--- SUPPLIED MATERIAL Enclosed Below ---

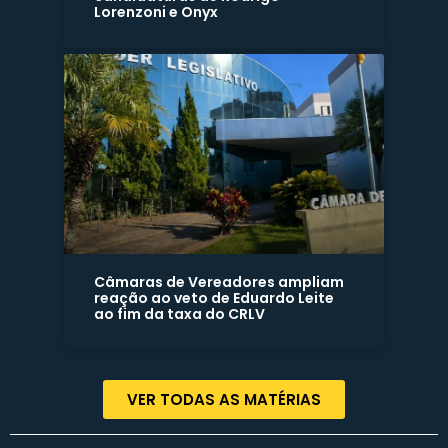
Lorenzoni e Onyx
Câmaras de Vereadores ampliam
reação ao veto de Eduardo Leite
ao fim da taxa do CRLV
VER TODAS AS MATÉRIAS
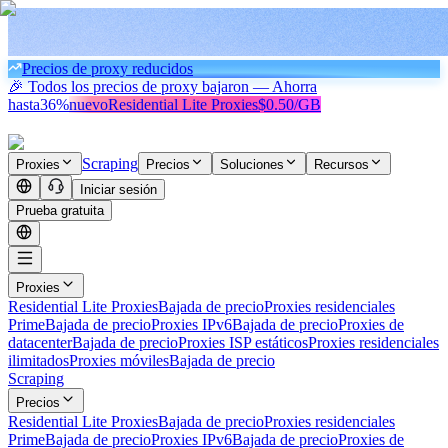
Precios de proxy reducidos
🎉 Todos los precios de proxy bajaron — Ahorra
hasta
36%
nuevo
Residential Lite Proxies
$0.50/GB
Scraping
Proxies
Precios
Soluciones
Recursos
Iniciar sesión
Prueba gratuita
Proxies
Residential Lite Proxies
Bajada de precio
Proxies residenciales
Prime
Bajada de precio
Proxies IPv6
Bajada de precio
Proxies de
datacenter
Bajada de precio
Proxies ISP estáticos
Proxies residenciales
ilimitados
Proxies móviles
Bajada de precio
Scraping
Precios
Residential Lite Proxies
Bajada de precio
Proxies residenciales
Prime
Bajada de precio
Proxies IPv6
Bajada de precio
Proxies de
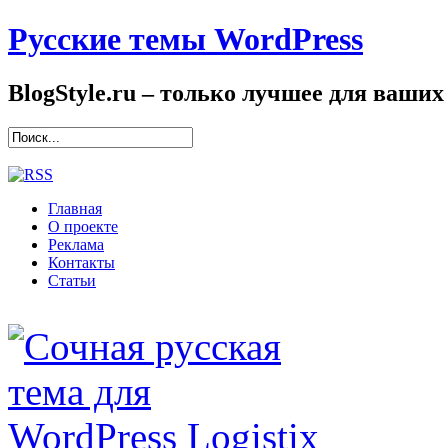
Русские темы WordPress
BlogStyle.ru – только лучшее для ваших
Главная
О проекте
Реклама
Контакты
Статьи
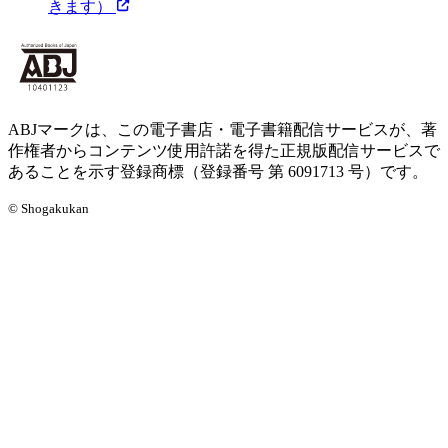
きます）
ABJマークは、この電子書店・電子書籍配信サービスが、著
作権者からコンテンツ使用許諾を得た正規版配信サービスで
あることを示す登録商標（登録番号 第 6091713 号）です。
© Shogakukan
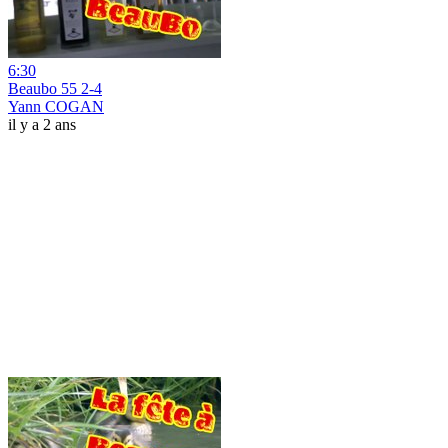
6:30
Beaubo 55 2-4
Yann COGAN
il y a 2 ans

--- End of Enclosed SUPPLIED MATERIAL ---

#### [TASK GOAL]
Would you set down every line of the data above exactly, skipping the pictures?

#### [FINISHED EXERCISE]
Lorenzoni e Onyx
Câmaras de Vereadores ampliam
reação ao veto de Eduardo Leite
ao fim da taxa do CRLV
VER TODAS AS MATÉRIAS
Precios de proxy reducidos
🎉 Todos los precios de proxy bajaron — Ahorra
hasta
36%
nuevo
Residential Lite Proxies
$0.50/GB
Scraping
Proxies
Precios
Soluciones
Recursos
Iniciar sesión
Prueba gratuita
Proxies
Residential Lite Proxies
Bajada de precio
Proxies residenciales
Prime
Bajada de precio
Proxies IPv6
Bajada de precio
Proxies de
datacenter
Bajada de precio
Proxies ISP estáticos
Proxies residenciales
ilimitados
Proxies móviles
Bajada de precio
Scraping
Precios
Residential Lite Proxies
Bajada de precio
Proxies residenciales
Prime
Bajada de precio
Proxies IPv6
Bajada de precio
Proxies de
Русские темы WordPress
BlogStyle.ru – только лучшее для ваших
Главная
О проекте
Реклама
Контакты
Статьи
きます）
ABJマークは、この電子書店・電子書籍配信サービスが、著
作権者からコンテンツ使用許諾を得た正規版配信サービスで
あることを示す登録商標（登録番号 第 6091713 号）です。
© Shogakukan
6:30
Beaubo 55 2-4
Yann COGAN
il y a 2 ans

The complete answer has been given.